After identifying the problem statement at a system level, the mobilized teams develop a specific problem definition that addresses the organization’s bottleneck. At this stage, the first four steps of the six-step lean process should be applied. These phases identify waste and help users target ways to improve.

  • Specify the value.
  • Identify the value stream (the specific process of creating, producing, and delivering a good or service to the market).
  • Make value flow without any interruptions.
  • Let the customer pull value from the producer.

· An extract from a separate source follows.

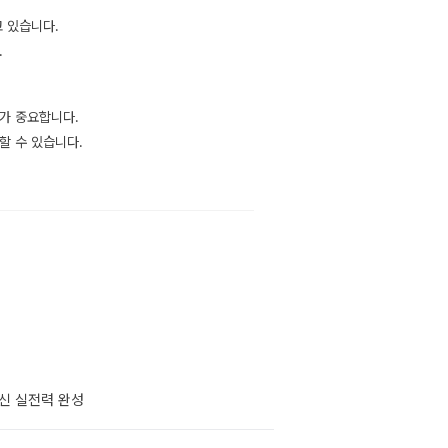
고 있습니다.
.
가 중요합니다.
할 수 있습니다.
내신 실전력 완성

A parallel application of lean’s 5S—sort, simplify, scrub, standardize, and sustain—also should be considered at this point. These steps can bring order and discipline to the process, assist in sustaining any gains achieved, and promote continuous improvement as a way of work life. The value added—the effort the customer is willing to pay for these advancements—should be identified through a value stream mapping process. A “wasteless” value stream simplifies activities so that extraneous queues, inventory, and work in process can be minimized or even eliminated.
Next, users should implement pull systems, which make sure that material is not issued until a signal comes from the user. As a result, the company will be able to develop products or services only upon customer requirement. The focus here is to produce the correct amount, at the requested time, to be delivered to the exact location.
The new process flow then should be established. At this stage, the process input variables need to perform consistently and repeatedly with minimal variability to achieve the best results to minimize waste, scrap, and rework. This leads to steps five and six of the lean process methodology.

  1. Pursue perfection.
  2. Implement with agility.

To pursue perfection, six sigma’s “design-measure-analyze-improve- control” improvement model now should be applied. This enables workers to identify and isolate the sources of process deviation and systematically remove or minimize those variations.
During this stage it may be necessary to perform design of experiments—a quality management technique used to evaluate the effect of changes to input process variables on the output variables. This will help determine the optimal settings for the critical factors that have been identified.
Upon establishing the most favorable process variable settings, it is necessary to institute standard operating procedures and control mechanisms. It is recommended that users implement some of the mistake-proofing techniques found in poka-yoke to help sustain process gains and provide an early warning system to prevent process variability. Statistical process control is another valuable task at this time as it enables users to apply statistical techniques to monitor and adjust operations.
Finally, a process audit should be designed to examine performance over time. If any deviations are observed during the audit process, they should be the triggers for corrective and preventive action plans.
The winner is:
The TLS process improvement methodology delivered considerably higher cost savings to the company. Specifically, its application resulted in a contribution of 89 percent of the total savings reported. Six sigma, by itself, came in a distant second with a 7 percent contribution to company savings; followed by 4 percent from stand-alone lean applications. (See Figure 1.)